Exploring identity through art

Exploring identity through art

by Carla Bianpoen

The issue of identity is often a complicated matter. One description of identity reads: “Identity is a state of mind in which someone recognizes/identifies their character traits that leads to finding out who they are and what they do and not that of someone else.” In fact, identity speaks of selfhood and uniqueness.

An exhibition titled “I too am untranslatable” curated by independent curator Roy Voragen presents four artists who explore precisely that — the uniqueness of the self.

Theresia “Tere” Agustina Sitompul, who holds a PhD in printmaking, often deals with issues of personal memory and gender perspectives, using print and installations as her tools of expression.

In the exhibition, her wall installation Moment shows sculptural revelations of the development of the female body by way of growth of the body, which is accentuated by the nipple in several stages of womanhood.

Remarkably, this is done so from the inner side of the breast. One might wonder whether she did so to avoid being accused of displaying pornographic images, or whether there is another reason behind it.

Tere explained that she wanted the viewer to get a sense of inner growth that goes beyond the visuals. Made of silicon and steel, the breast “plates” seem to dance to a capricious rhythm, perhaps mimicking the whims of life.

Another work of hers on display is Decrease-increase. She uses the method of carbon tracing, a technique originally used by secretaries and seamstresses. In an artist’s application, it has become a unique way to create singularity of print.

Different from Tere, Deden Hendan Durahman, a Meisterschueler from the Brausnchweig Fine Art Hochscule fuer Bildende Kuenste, who also studied art and design and photography, specializes in refined images.

To achieve perfect prints, the 43-year-old Deden acquired his own printer and uses specialized Hahnemuehle cotton paper, achieving images of bodies with a beautiful skin surface within a quality of pearly luminosity.

Peer features bodies entangled and morphed into each other, evoking a sense of sculptural magnificence in which the self tends to be lost. This is different compared to the three works that make up Peerless, where the pictures are sliced up, conjuring images of barcodes referencing logarithms used by social media sites to categorize and distribute images.

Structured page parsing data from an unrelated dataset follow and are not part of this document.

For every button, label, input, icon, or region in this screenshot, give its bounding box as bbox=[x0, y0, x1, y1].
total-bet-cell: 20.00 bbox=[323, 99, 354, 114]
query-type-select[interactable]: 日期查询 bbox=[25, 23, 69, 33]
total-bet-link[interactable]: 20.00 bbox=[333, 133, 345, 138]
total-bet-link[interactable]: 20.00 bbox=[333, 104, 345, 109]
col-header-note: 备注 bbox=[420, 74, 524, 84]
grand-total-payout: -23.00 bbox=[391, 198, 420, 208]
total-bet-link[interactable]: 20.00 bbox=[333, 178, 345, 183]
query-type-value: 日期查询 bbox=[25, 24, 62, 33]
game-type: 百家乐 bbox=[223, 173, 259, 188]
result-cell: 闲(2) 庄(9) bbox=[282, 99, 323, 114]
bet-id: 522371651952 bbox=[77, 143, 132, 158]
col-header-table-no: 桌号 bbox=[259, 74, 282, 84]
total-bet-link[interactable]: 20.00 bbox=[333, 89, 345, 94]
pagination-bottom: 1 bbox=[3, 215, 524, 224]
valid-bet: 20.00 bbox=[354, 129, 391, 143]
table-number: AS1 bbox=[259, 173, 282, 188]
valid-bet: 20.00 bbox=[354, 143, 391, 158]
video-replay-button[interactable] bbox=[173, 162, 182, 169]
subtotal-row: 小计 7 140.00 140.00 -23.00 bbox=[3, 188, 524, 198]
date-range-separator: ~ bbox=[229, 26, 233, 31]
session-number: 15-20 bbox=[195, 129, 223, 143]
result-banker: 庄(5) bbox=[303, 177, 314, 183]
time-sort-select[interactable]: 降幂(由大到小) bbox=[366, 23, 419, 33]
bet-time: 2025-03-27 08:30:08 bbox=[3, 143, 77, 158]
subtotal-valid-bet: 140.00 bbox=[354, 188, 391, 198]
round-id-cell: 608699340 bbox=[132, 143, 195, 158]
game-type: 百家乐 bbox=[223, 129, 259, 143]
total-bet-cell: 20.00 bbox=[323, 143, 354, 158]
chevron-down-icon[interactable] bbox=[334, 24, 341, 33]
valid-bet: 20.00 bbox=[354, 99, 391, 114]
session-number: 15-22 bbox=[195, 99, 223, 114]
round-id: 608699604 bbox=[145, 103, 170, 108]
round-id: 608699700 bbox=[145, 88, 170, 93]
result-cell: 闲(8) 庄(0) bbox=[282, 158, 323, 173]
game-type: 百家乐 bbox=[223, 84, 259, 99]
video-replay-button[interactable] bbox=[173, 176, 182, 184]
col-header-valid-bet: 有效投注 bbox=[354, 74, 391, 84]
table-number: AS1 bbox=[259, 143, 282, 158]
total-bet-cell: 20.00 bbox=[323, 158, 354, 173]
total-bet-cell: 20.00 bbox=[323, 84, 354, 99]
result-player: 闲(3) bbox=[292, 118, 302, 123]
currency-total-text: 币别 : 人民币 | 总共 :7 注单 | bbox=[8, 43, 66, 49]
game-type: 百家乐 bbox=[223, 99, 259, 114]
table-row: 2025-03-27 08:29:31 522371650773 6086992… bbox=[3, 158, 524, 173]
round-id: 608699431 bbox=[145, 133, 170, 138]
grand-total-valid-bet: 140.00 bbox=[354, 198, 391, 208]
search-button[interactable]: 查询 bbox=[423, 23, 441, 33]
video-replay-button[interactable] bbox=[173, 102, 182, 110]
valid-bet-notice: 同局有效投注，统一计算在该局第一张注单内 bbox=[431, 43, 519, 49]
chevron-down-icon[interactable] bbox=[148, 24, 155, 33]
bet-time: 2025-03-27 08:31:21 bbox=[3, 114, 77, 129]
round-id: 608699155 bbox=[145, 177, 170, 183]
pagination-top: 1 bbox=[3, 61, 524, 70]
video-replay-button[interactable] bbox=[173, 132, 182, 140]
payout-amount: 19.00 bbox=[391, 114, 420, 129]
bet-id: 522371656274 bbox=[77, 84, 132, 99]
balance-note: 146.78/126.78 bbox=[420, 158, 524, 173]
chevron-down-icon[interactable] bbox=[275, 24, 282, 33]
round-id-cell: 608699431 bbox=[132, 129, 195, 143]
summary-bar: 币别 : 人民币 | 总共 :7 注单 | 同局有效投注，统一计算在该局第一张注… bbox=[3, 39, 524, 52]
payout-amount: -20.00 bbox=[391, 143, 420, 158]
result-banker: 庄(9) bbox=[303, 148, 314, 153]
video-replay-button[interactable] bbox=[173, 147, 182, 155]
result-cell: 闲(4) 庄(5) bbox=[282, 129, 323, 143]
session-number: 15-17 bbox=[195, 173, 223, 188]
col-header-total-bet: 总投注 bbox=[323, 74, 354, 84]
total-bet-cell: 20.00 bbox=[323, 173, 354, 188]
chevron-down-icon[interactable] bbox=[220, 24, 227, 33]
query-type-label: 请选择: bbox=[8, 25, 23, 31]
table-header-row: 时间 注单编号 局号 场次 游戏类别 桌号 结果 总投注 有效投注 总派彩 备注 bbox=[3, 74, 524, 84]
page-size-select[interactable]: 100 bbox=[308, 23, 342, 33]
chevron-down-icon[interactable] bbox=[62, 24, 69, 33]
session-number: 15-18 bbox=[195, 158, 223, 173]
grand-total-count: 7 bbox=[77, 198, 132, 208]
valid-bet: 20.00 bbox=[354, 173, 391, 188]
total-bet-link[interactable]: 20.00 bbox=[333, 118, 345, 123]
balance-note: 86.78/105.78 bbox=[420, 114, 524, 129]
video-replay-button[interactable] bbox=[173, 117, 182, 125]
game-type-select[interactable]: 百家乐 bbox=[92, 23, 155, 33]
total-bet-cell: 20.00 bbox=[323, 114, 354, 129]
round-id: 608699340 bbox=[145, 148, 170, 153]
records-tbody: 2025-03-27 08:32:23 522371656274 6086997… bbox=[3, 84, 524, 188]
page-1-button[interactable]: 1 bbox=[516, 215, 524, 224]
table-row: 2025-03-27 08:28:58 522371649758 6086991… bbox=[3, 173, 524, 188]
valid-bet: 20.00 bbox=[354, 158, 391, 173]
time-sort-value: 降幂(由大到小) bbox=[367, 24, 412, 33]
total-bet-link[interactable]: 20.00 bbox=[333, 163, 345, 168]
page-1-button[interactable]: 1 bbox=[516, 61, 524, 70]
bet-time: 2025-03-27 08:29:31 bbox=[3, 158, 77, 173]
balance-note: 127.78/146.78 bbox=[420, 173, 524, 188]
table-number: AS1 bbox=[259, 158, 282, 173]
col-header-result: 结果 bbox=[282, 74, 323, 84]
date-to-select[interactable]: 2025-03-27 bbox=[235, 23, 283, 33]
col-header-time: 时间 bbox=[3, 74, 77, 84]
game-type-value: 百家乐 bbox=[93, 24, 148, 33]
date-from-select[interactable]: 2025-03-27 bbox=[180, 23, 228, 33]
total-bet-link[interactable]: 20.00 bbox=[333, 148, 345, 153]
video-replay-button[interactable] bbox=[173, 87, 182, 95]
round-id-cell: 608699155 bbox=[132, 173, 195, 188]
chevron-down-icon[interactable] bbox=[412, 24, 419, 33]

No doubt, the Eve series of paintings by Jabbar Muhammad explores issues beyond the body alone and could be considered existential.

Jabbar, who holds a Master’s of Fine Art from the ITB Faculty of Fine Art and Design, said that, at one point, the question of who he was bothered him a lot.So the 31-year-old explored the self through interactions with “the other,” or women who were total strangers.

A fine painter, Jabbar holds an interest in Carl Jung’s school of analytical psychology, which highlights a dual concept of a feminine inner personality in the unconscious mind of a man and a masculine inner personality in the unconscious mind of a woman.

The process of such exploration led him to create a work in which he painted layer over layer, resulting in a parallax, an effect whereby the understanding of a person alters when perceived from different positions. Eve 3.6 holds mystery in such duality. While this work uses acrylic on canvas, other images featuring the process were made with watercolor and gouache on paper.

Jakarta-born Kelvin Atmadibrata, who studied interactive media at the School of Art Design and Media, Nanyang Technological University, Singapore, often takes to performance art to express his artistic urges.

In the large-scale installation site, he features a performance titled Benched. In it, the 29-year-old goes back in memory, reflecting on his first adolescent crush, a water polo player who, as a reserve player, never really plays. Being benched, he supposedly misses the opportunity to be a man.